2.9 Leave all fields blank, and click “Next: Review”

2.10 Click “Create user”. When you get a success message, DO NOT CLOSE the confirmation page

2.11 Download the credentials file

3. Find your S3 bucket’s region

SiteLeaf needs to know which region your S3 bucket resides. To find this, open your AWS console and navigate to S3.

3.1 Select “Buckets” in the left navigation bar

3.2 Find your bucket’s region in the “AWS Region” column of the “Buckets” list

4. Provide the IAM access key and secret key to SiteLeaf

The hard part is over! Now we just need to navigate to SiteLeaf and tell it to use the IAM user credentials we just created in section 2.

4.1 In SiteLeaf click “Settings” in the left navigation bar

4.2 Click the “Hosting” tab

4.3 Fill in as follows:

  • Hosting: “Amazon S3”

  • Domain: Your website domain name (in my case “themoderncoder.com”)

  • Region: Found in step 3.2

  • Access Key: From the file downloaded in step 2.11

  • Secret Key: From the file downloaded in step 2.11

4.4 Click “Test connection and get buckets”

4.5 Select your website’s S3 bucket from the dropdown (in my case “themoderncoder.com”)

4.6 Click “Save” in the top right corner

5. Deploy

5.1 Now that SiteLeaf can reach your bucket, click “Publish changes” in the top right corner to build your site and deploy the new website files to S3.

Warning: Preview your site before deploying by clicking “Generate preview” to make sure everything looks right.

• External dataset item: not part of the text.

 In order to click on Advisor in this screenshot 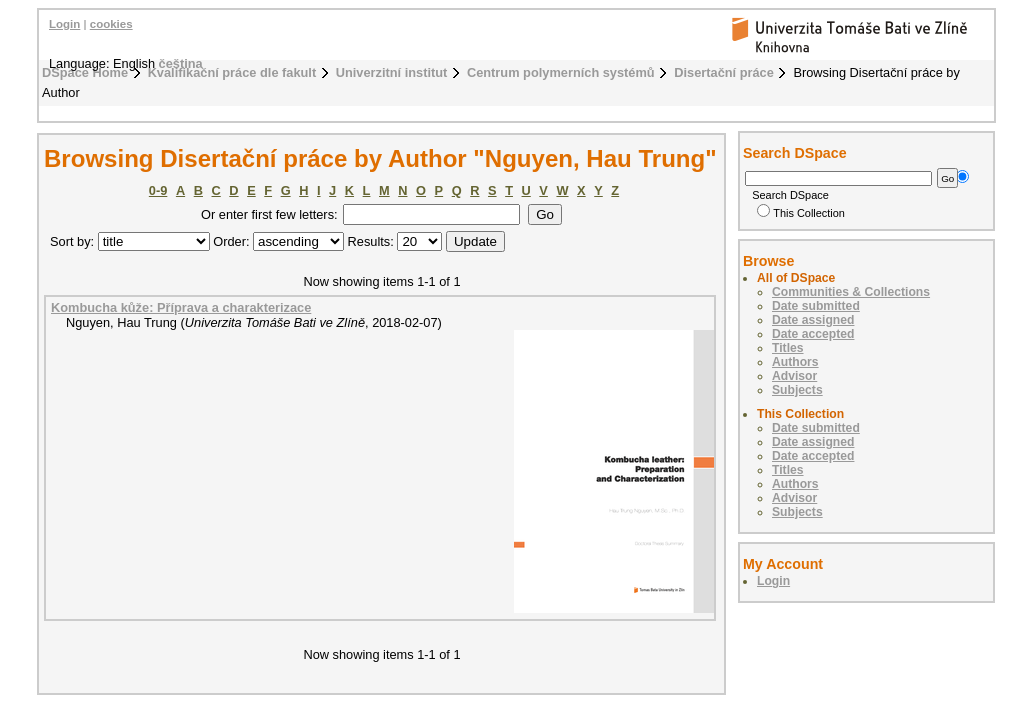 , I will do `click(794, 376)`.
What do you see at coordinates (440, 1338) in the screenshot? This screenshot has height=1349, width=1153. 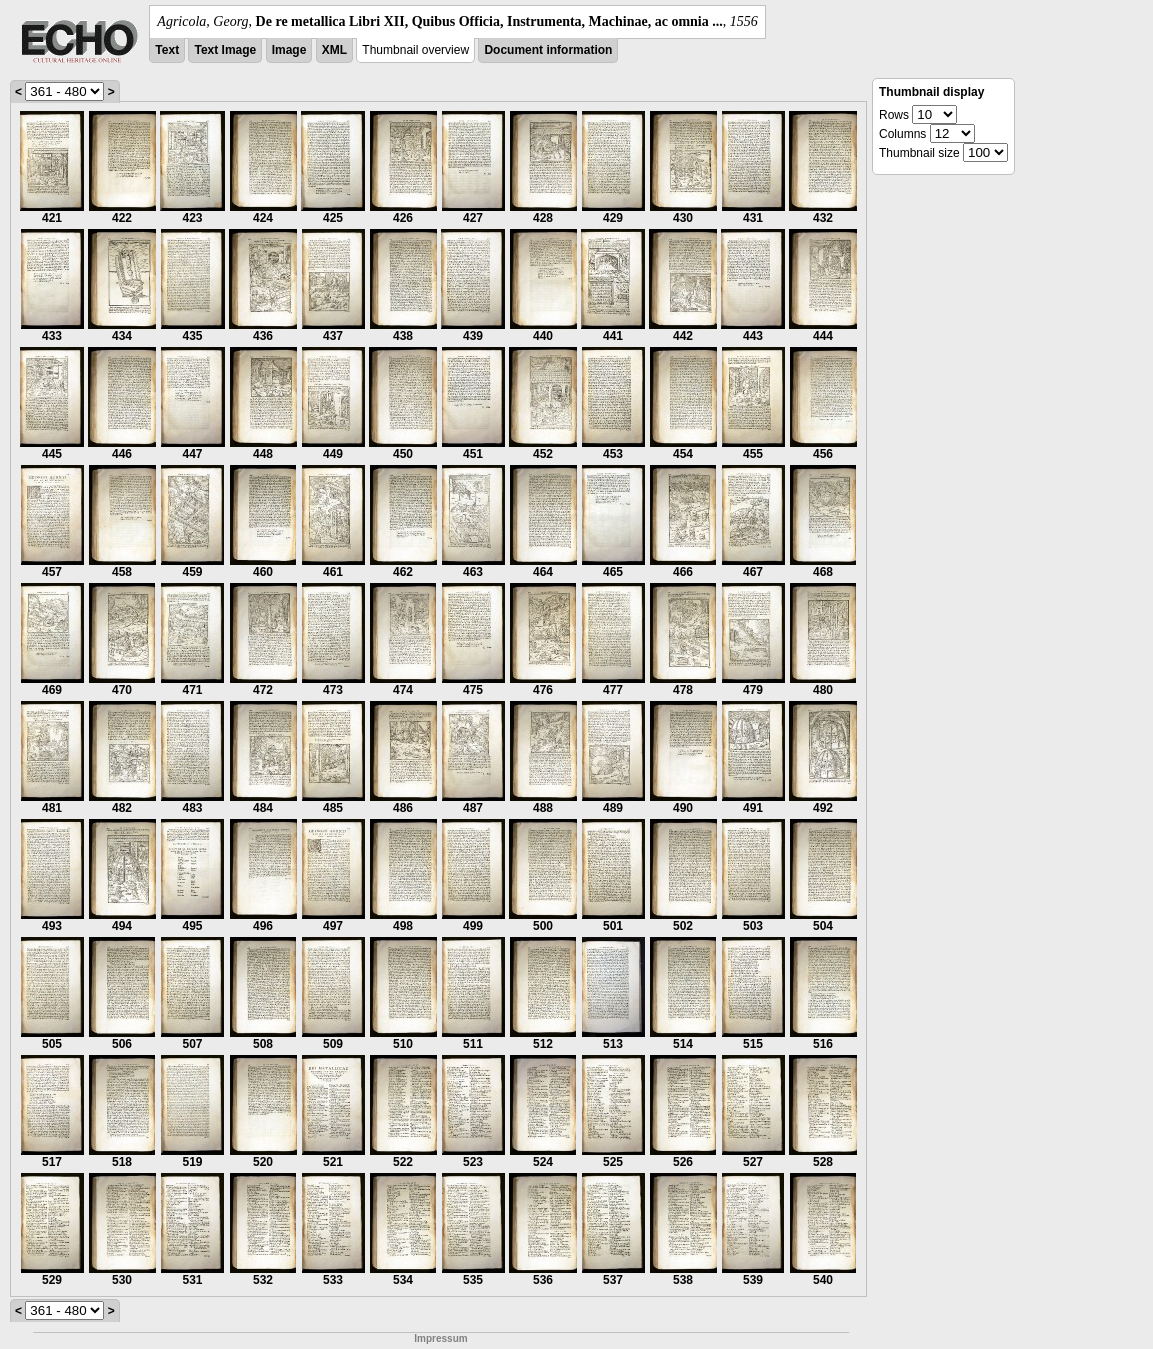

Once you click “Publish changes” there are no additional confirmation messages, so make sure you’re ready to go live when you press that button.

It’s also not a bad idea to enable automated S3 backups just in case something goes wrong and you need to restore.

And you’re done!

That’s it. You’ve now successfully configured SiteLeaf to deploy to your S3 bucket. SiteLeaf’s official documentation on this subject can be found here.

Thanks for reading!

A note about CloudFront…

If you’re using CloudFront as a CDN in front of your S3 bucket (and you should because that’s the only way to have an S3-hosted static website use HTTPS), pushing new content to your S3 bucket will not bust your CloudFront cache. This means visitors to your website will see older versions of your content until CloudFront refreshes it’s caches, or you tell CloudFront there are new versions available. To expedite this process, manually tell CloudFront which files were updated - AWS calls this process invalidations.

How to invalidate CloudFront’s caches

6.1 In your AWS dashboard go to the CloudFront console, and select “Distributions” in the left navigation panel

6.2 Then select the distribution associated with your website in the list

6.3 Navigate to the “Invalidations” tab

6.4 Click “Create invalidation”

6.5 In the “Add object paths” textarea, list the objects you’d like to invalidate. In this case, /* invalidates all objects in your CloudFront cache. If you’d like to target more specific items you can - more info.

Note: There is a 1000 item limit on the number of free invalidations per month - more info.

6.6 Click “Create invalidation”

Once the invalidation completes, CloudFront will have purged it’s caches of the items you specified. One thing to note, though CloudFront will now serve up the most recent version of the file(s) from S3, a user may still see an old version if they have it client-side cached. The specifics of caching is a complex topic, so that’s all I’ll say for now.